Understanding Sweetness in China and America

Photo by Alexa Soh on Unsplash

The concept of ‘sweet’ in food is cultural. That is, ‘sweetness’ is not a universally accepted taste from country to country. Western cooking relies on sugar to give cakes, cookies and pastries sweetness, but avoids sugar in other dishes. Therefore, there is a clear distinction between ‘main courses’ (savoury) and ‘dessert’ (sweet). When we talk about sweetness in Western cuisines, we’re usually using it as a synonym for sugar.

But if we shift to China, things look very differently. I was in a Nanjing-style restaurant many years ago where we were served white-bean juice as a refreshingly ‘sweet’ beverage. The concept completely confused my palate. Bean juice? Sweet? It certainly wasn’t what I would call sweet, it was more creamy, thick and grainy.

In the convenience-store freezers of China, you’ll find pea or corn ice cream (of course alongside chocolate Magnums too). And then there’s the liberal use of red bean paste hiding inside many a mooncake, or Beijing’s rice cakes.
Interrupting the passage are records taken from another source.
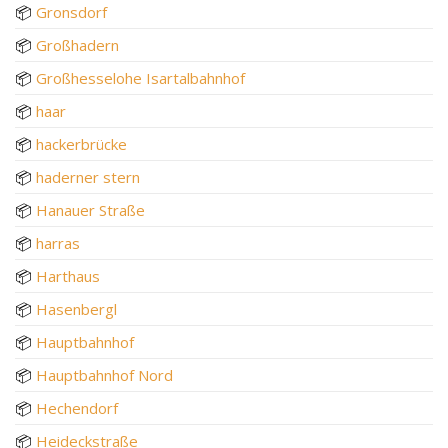
📦
Gronsdorf
📦
Großhadern
📦
Großhesselohe Isartalbahnhof
📦
haar
📦
hackerbrücke
📦
haderner stern
📦
Hanauer Straße
📦
harras
📦
Harthaus
📦
Hasenbergl
📦
Hauptbahnhof
📦
Hauptbahnhof Nord
📦
Hechendorf
📦
Heideckstraße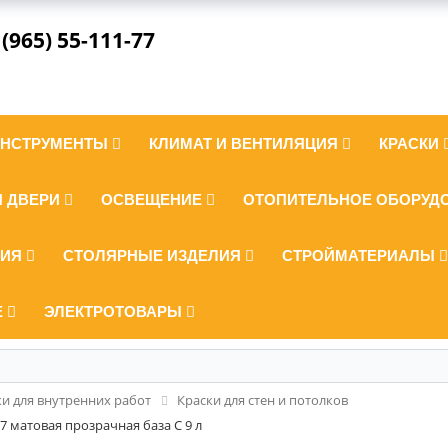
 (965) 55-111-77
ИНСТРУМЕНТЫ
КЛИМАТ И ВЕНТИЛЯЦИЯ
КРАСКИ
И ДВЕРИ
ОСВЕЩЕНИЕ
ОТОПИТЕЛЬНОЕ ОБОРУД
ЛИЯ
СТОЛЯРНЫЕ ИЗДЕЛИЯ
СТРОЙМАТЕРИАЛЫ
Е
ЭЛЕКТРОТОВАРЫ
ки для внутренних работ
Краски для стен и потолков
 7 матовая прозрачная база С 9 л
To a Western palate, these so-called ‘sweet’ foods of China are so bizarre; our tongues hear ‘sweet’ and expect sugar (usually mixed with flour and butter). When a chef in the west describes peas, squashes or root vegetables as sweet, we don’t think they’re going to turn them into a dessert. Vegetables are savoury in the minds of Western cooks.

One of my favourite sweet foods of China is known as tang yuan - small balls of gelatinous rice stuffed with black sesame paste or peanut paste and often served in a fermented rice soup (lao zao). There is sugar involved, but it is not sweet enough for a Western palate to register. Most Americans or British I asked said they thought it was too plain; not salty enough for a savoury dish, not sweet enough for a dessert.
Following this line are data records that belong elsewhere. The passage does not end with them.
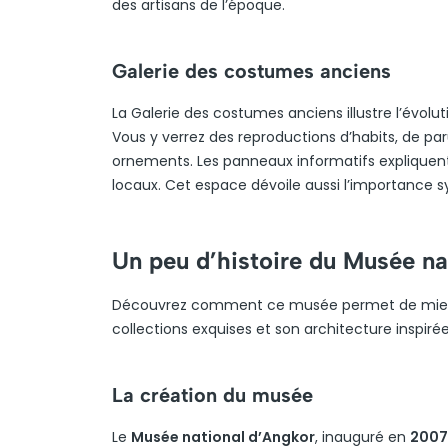
des artisans de l’époque.
Galerie des costumes anciens
La Galerie des costumes anciens illustre l’évolu
Vous y verrez des reproductions d’habits, de par
ornements. Les panneaux informatifs expliquent 
locaux. Cet espace dévoile aussi l’importance s
Un peu d’histoire du Musée na
Découvrez comment ce musée permet de mieux c
collections exquises et son architecture inspir
La création du musée
Le
Musée national d’Angkor
, inauguré en
2007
The difference comes down to the history of sugar. In the 11th century, when sugar first came to England, it was an expensive luxury item. By around the 16th century production of sugar increased, prices decreased and the Western world’s sugar addiction began. Like any addiction, some led to more and to more. Western dishes became sweeter and sweeter (even fruits and vegetables have been bred to be sweeter than in the past), so much so that to Asian palates, a cake or cookie is often far too sweet to handle.

Sugar existed in China as far back as the Tang dynasty, but it was expensive and as such, not used much in Chinese cooking until the 1960s. Chinese palates did not fall in love with sugar in the same way. Even today, many cakes and deserts found in coffee shops across China are less sweet than their Western alternatives. But sugar can change palates quickly, and as a result, change the food too.
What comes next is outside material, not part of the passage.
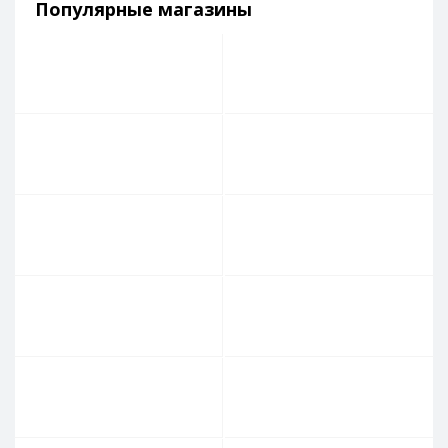
Популярные магазины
Fast food producers have long since used ‘hidden’ sugar in their food to make it more enticing. China’s modern producers are doing the same; the cheaper mass-produced food of chain restaurants across China catering towards convenience food for delivery has moved far away from traditional cooking. Just like the west, there is more sugar, more salt and more fat seeping it’s way into the modern Chinese diet.